(EXERCISE GOAL) Retype the material exactly, ending with the line containing "Nettoyez votre écran avant de commencer.".

(DATASET CONTENT)
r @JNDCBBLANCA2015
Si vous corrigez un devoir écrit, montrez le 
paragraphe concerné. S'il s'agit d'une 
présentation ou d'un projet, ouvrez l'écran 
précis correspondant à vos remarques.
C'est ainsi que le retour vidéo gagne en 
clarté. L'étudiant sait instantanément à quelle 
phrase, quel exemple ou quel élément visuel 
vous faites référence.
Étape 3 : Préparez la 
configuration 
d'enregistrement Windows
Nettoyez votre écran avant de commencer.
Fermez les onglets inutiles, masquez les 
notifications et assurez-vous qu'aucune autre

(WRITTEN REPLY)
r @JNDCBBLANCA2015
Si vous corrigez un devoir écrit, montrez le 
paragraphe concerné. S'il s'agit d'une 
présentation ou d'un projet, ouvrez l'écran 
précis correspondant à vos remarques.
C'est ainsi que le retour vidéo gagne en 
clarté. L'étudiant sait instantanément à quelle 
phrase, quel exemple ou quel élément visuel 
vous faites référence.
Étape 3 : Préparez la 
configuration 
d'enregistrement Windows
Nettoyez votre écran avant de commencer.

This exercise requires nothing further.